On June 29, 1986, a maintenance worker temporarily assigned to the night shift was electrocuted while in the process of replacing a ballast in a fluorescent light fixture.
Officials of the Industrial Commission of Ohio notified DSR concerning this fatality and requested technical assistance. This case has been included in the FACE Project. On July 21-22, 1986, a safety specialist and a safety engineer met with representatives of the employer and interviewed co-workers and next-of-kin.

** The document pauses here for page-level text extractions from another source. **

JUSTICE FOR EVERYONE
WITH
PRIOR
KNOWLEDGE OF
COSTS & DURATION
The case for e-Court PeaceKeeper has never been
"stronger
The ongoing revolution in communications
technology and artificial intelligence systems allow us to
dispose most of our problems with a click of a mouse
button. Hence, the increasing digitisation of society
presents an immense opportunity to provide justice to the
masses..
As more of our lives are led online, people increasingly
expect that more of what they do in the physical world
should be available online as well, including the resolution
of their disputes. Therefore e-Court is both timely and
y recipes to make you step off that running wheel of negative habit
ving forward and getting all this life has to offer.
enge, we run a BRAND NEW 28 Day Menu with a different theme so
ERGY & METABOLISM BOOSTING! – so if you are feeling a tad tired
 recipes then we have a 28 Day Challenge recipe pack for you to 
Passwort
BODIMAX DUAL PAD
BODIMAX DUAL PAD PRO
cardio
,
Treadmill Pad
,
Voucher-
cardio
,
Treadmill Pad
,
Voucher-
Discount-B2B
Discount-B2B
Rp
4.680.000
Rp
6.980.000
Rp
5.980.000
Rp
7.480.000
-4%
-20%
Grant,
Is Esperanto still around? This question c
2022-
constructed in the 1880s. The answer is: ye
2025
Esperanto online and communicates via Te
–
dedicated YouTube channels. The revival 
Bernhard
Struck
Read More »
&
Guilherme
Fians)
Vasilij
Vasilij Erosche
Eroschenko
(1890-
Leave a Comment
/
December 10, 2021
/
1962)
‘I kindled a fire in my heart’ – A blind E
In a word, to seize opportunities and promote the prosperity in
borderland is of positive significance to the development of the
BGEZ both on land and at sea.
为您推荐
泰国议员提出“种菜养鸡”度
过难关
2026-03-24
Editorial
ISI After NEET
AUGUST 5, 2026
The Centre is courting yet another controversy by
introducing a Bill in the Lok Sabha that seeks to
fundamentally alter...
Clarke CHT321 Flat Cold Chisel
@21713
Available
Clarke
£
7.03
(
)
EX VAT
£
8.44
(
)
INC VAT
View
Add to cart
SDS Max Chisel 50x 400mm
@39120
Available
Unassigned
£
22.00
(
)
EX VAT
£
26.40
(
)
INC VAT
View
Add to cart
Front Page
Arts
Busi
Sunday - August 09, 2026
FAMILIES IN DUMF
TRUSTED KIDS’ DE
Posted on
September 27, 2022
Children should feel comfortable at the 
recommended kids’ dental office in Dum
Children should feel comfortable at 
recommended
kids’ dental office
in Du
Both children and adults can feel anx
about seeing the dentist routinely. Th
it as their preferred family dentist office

Overview of Employer's Safety Program
The employer is a manufacturing company that employs approximately 2000 people. The company operates three shifts five days a week. The company employs a full-time director of safety and security, an assistant director, and a secretary. The safety department staff spends 65 percent of its time on security and environmental issues. The director of safety is in the process of rewriting company safety and security manuals. The frequency and severity rates of the employer are comparable to those rates within the manufacturing industry.
Synopsis of Events
The 34-year-old victim had been employed as a maintenance worker for 16 years with this employer. He had been assigned to work vacation relief on the third shift. At the time of the incident he was starting the last week of this three week assignment.
As the victim entered the factory at approximately 11:00 p.m. he noticed an overhead fluorescent light was out. Since he was the only maintenance worker on the third shift, it was his responsibility to replace the ballast and fluorescent tubes. This was considered a routine task for the victim. After returning from the maintenance shop with new tubes and a ballast, he obtained a manlift to elevate himself 12 feet above the floor to a height where he could comfortably work on the light fixture. (See figure.) He removed the old tubes, metal shade, and a line fuse from the black wire which he assumed was the hot wire. The victim did not de-energize the conductor to the fluorescent lights. This could have been easily accomplished by disconnecting the twist out outlet box attached to the universal lighting duct or by removing the universal contact which was located beneath the metal fixture and which helps support the light fixture. He then cut all eight wires which were connected to the old ballast and started to strip insulation from the white wire. Apparently while holding the white wire in his left hand, he braced his left index finger against the metal structure supporting the light fixture. Holding the wire strippers in his right hand, the victim began to strip the insulation from the conductor. As he was stripping the insulation his metal wire stripper made contact with the hot conductor at the same time his left hand was braced against the metal structure. The victim received an electrical shock from the 277 volts which serviced the light fixture.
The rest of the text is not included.